Reprenant mes esprits, contenant mon ivresse joyeuse, je me retourne pour aller retrouver les autres, et les y amener. Je n’en ai point le temps, car quatre d’entre elles arrivent me rejoindre. A leur air, je comprends vite que nous ne reverrons plus jamais les dernières, coupées en deux, mortes sur le coup. Je m’empresse alors de leur faire part de ma trouvaille, et leur fait goûter un échantillon, tout en les rassurant sur l’indolence de ce fleuve. Elles, aussi, sont agréablement surprises. Pour chacune de nous, c’est la jouissance nourricière… enfin !
Nous nous sentons rapidement revigorées. Cela confirme l’analyse chimique instantanée que nous en avions faite… bourrés d’éléments nutritionnels, de vitamines, etc…
Que cela est merveilleux, agréable, après tant d’épiques aventures !

Nous nous en gavons jusqu’à plus soif. Nous en avalons, jusqu’à nous grossir au point de rupture, au point de presque éclater ; nous faisons par la même nos stocks, nos réserves.
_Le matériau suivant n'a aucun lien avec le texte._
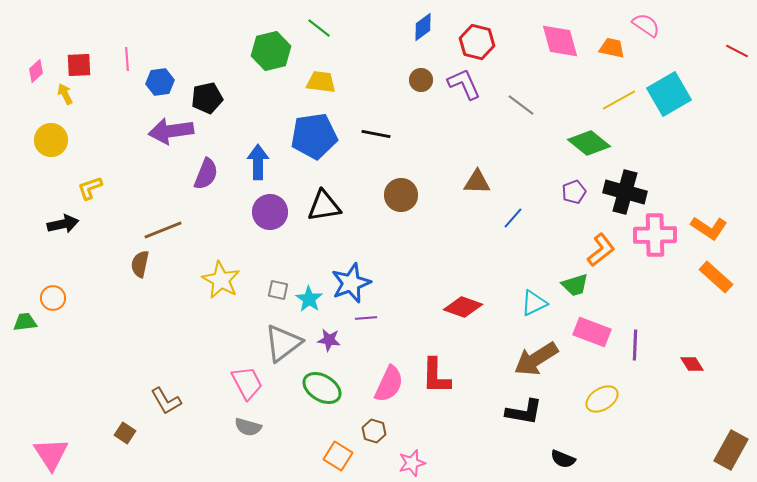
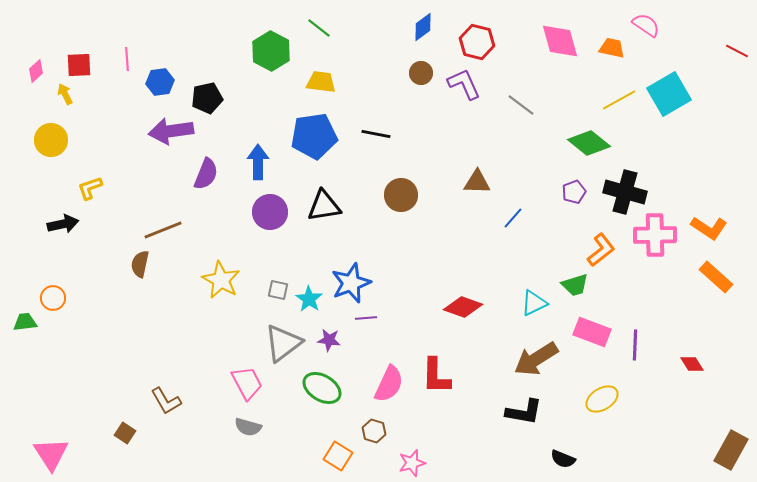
green hexagon at (271, 51): rotated 18 degrees counterclockwise
brown circle at (421, 80): moved 7 px up
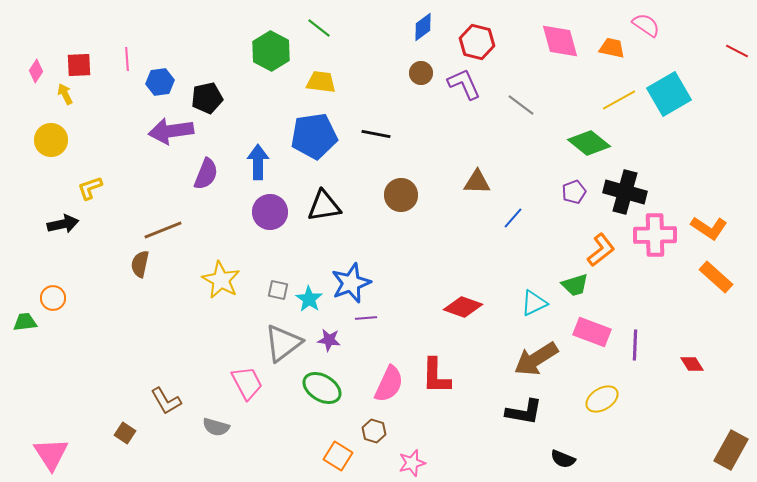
pink diamond at (36, 71): rotated 15 degrees counterclockwise
gray semicircle at (248, 427): moved 32 px left
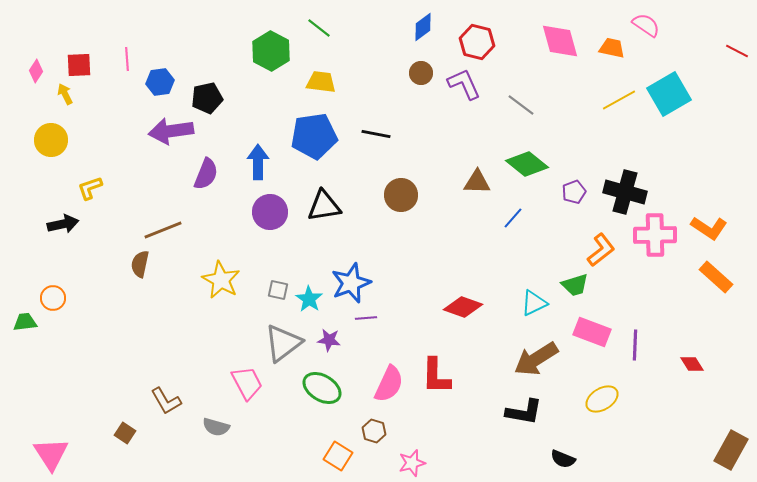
green diamond at (589, 143): moved 62 px left, 21 px down
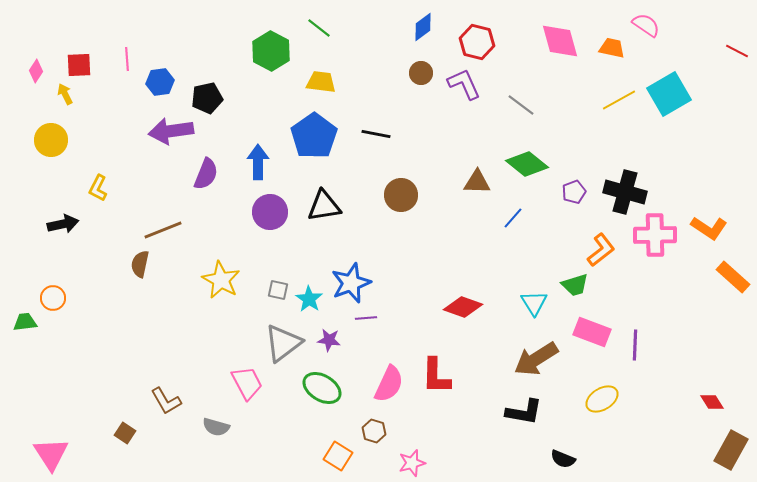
blue pentagon at (314, 136): rotated 27 degrees counterclockwise
yellow L-shape at (90, 188): moved 8 px right; rotated 44 degrees counterclockwise
orange rectangle at (716, 277): moved 17 px right
cyan triangle at (534, 303): rotated 36 degrees counterclockwise
red diamond at (692, 364): moved 20 px right, 38 px down
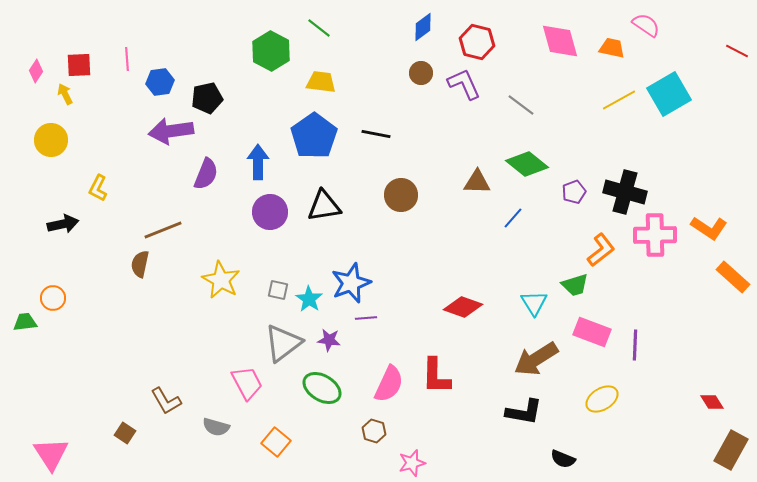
orange square at (338, 456): moved 62 px left, 14 px up; rotated 8 degrees clockwise
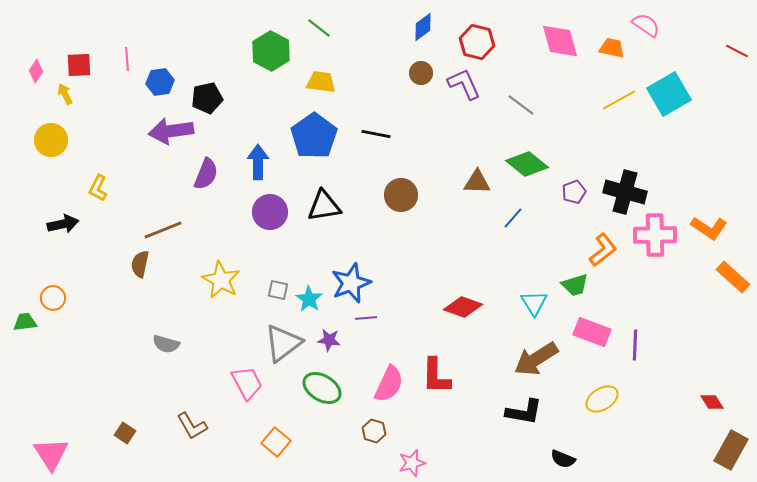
orange L-shape at (601, 250): moved 2 px right
brown L-shape at (166, 401): moved 26 px right, 25 px down
gray semicircle at (216, 427): moved 50 px left, 83 px up
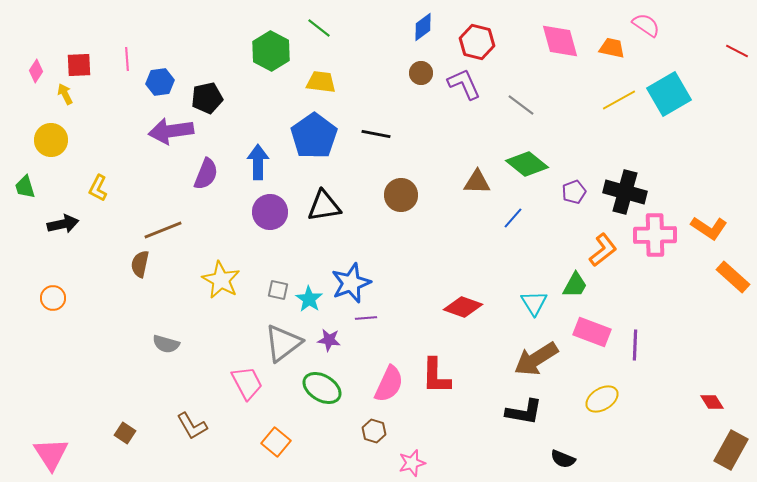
green trapezoid at (575, 285): rotated 44 degrees counterclockwise
green trapezoid at (25, 322): moved 135 px up; rotated 100 degrees counterclockwise
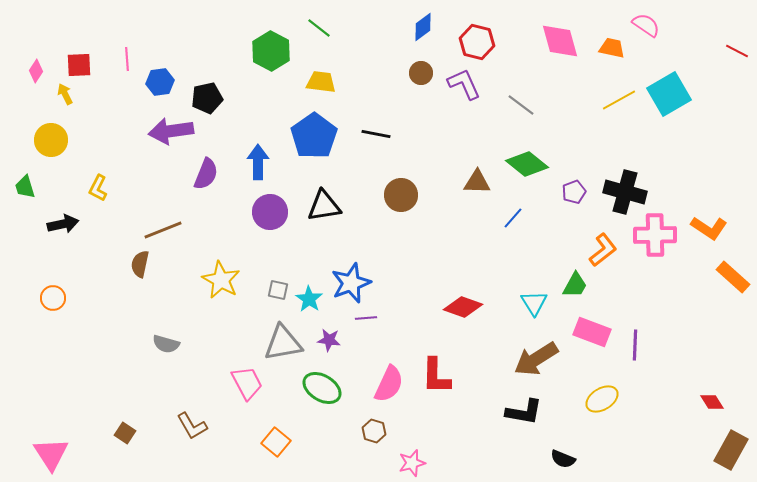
gray triangle at (283, 343): rotated 27 degrees clockwise
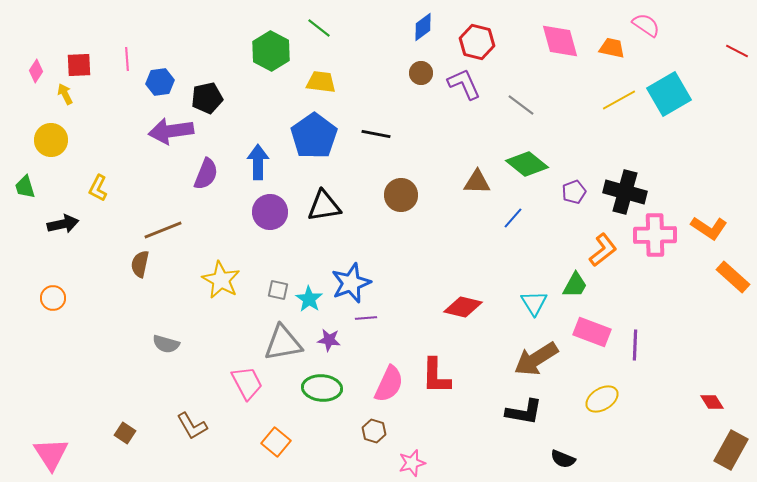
red diamond at (463, 307): rotated 6 degrees counterclockwise
green ellipse at (322, 388): rotated 27 degrees counterclockwise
Repues, nous nous laissons avachir, tombant de côté. Nous en profitons pour nous délasser et nous prélasser. Pendant que certaines s’amusent et d’autres rient, moi, j’observe cette rigole nourricière et remarque que le flot s’amenuise petit-à-petit.
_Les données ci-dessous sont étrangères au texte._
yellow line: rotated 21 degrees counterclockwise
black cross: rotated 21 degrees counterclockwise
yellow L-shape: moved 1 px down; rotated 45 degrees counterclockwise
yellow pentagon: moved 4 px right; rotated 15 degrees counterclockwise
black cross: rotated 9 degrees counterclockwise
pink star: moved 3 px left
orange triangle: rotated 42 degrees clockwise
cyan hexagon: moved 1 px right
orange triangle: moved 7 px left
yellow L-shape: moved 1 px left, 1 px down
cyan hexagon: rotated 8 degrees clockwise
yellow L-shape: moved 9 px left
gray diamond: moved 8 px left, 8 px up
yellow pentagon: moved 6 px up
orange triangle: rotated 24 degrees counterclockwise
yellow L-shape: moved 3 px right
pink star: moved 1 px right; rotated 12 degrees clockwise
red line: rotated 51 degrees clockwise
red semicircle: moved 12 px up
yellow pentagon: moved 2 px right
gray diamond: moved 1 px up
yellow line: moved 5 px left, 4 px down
          C’est alors qu’un nouveau phénomène se passe. Je le fais remarquer à mes compagnes qui deviennent elles aussi attentives.
          Ce fleuve pourpre, après avoir formé un fin filet d’écoulement, se cristallise ; d’abord sur les bords, puis les cristaux finissent par se rejoindre. À ce moment-là, tout devient sec, les cristaux durcissent, s’éclatent les uns des autres. Nous sommes vraiment impressionnées mais nullement apeurées, car il n’y a de leur part aucune volonté d’agression, aucune velléité.
         

Oh, oui que ce monde, sur lequel nous avons atterri au petit matin est étrange. Étonnants tous ces phénomènes auxquels nous avons assistées.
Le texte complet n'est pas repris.